Every entry needs to be written out again exactly, with its pictures removed.
Stored data section start
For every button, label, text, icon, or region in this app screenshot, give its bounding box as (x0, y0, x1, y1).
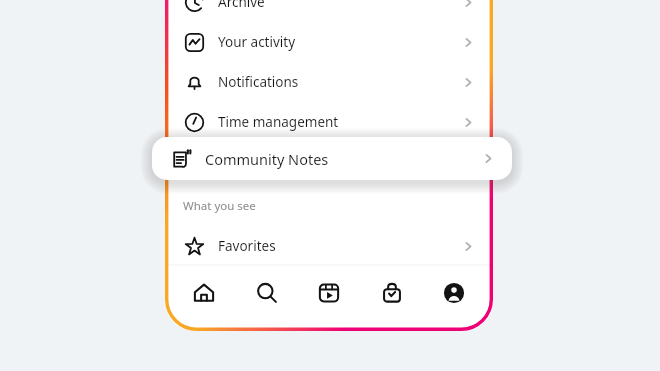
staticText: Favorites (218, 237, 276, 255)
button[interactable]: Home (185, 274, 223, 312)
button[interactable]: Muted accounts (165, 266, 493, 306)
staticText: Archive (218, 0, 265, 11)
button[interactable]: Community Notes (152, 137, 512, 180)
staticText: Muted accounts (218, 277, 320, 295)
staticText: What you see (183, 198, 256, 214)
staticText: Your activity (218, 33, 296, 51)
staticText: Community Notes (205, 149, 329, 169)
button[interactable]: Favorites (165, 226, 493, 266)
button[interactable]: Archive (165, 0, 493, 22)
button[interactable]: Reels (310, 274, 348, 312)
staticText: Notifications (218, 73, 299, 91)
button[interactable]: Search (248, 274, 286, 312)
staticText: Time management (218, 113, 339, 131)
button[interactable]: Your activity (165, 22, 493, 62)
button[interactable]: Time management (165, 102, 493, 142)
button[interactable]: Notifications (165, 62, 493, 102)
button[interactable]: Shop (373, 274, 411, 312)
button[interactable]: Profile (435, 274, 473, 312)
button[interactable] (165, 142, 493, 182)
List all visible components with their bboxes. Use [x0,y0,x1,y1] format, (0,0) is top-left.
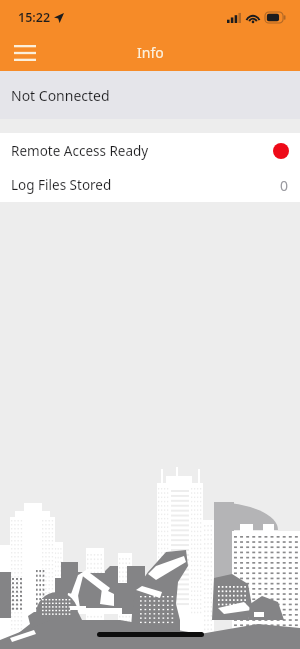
Stored data section end
→ Task solution:
For every button, label, text, icon, or region in this app screenshot, give its bounding box as (x0, y0, x1, y1).
staticText: Favorites (218, 237, 276, 255)
button[interactable]: Home (185, 274, 223, 312)
button[interactable]: Muted accounts (165, 266, 493, 306)
staticText: Archive (218, 0, 265, 11)
button[interactable]: Community Notes (152, 137, 512, 180)
staticText: Muted accounts (218, 277, 320, 295)
staticText: What you see (183, 198, 256, 214)
staticText: Your activity (218, 33, 296, 51)
staticText: Community Notes (205, 149, 329, 169)
button[interactable]: Favorites (165, 226, 493, 266)
button[interactable]: Archive (165, 0, 493, 22)
button[interactable]: Reels (310, 274, 348, 312)
staticText: Notifications (218, 73, 299, 91)
button[interactable]: Search (248, 274, 286, 312)
staticText: Time management (218, 113, 339, 131)
button[interactable]: Your activity (165, 22, 493, 62)
button[interactable]: Time management (165, 102, 493, 142)
button[interactable]: Notifications (165, 62, 493, 102)
button[interactable]: Shop (373, 274, 411, 312)
button[interactable]: Profile (435, 274, 473, 312)
button[interactable] (165, 142, 493, 182)
List all visible components with their bboxes. Use [x0,y0,x1,y1] format, (0,0) is top-left.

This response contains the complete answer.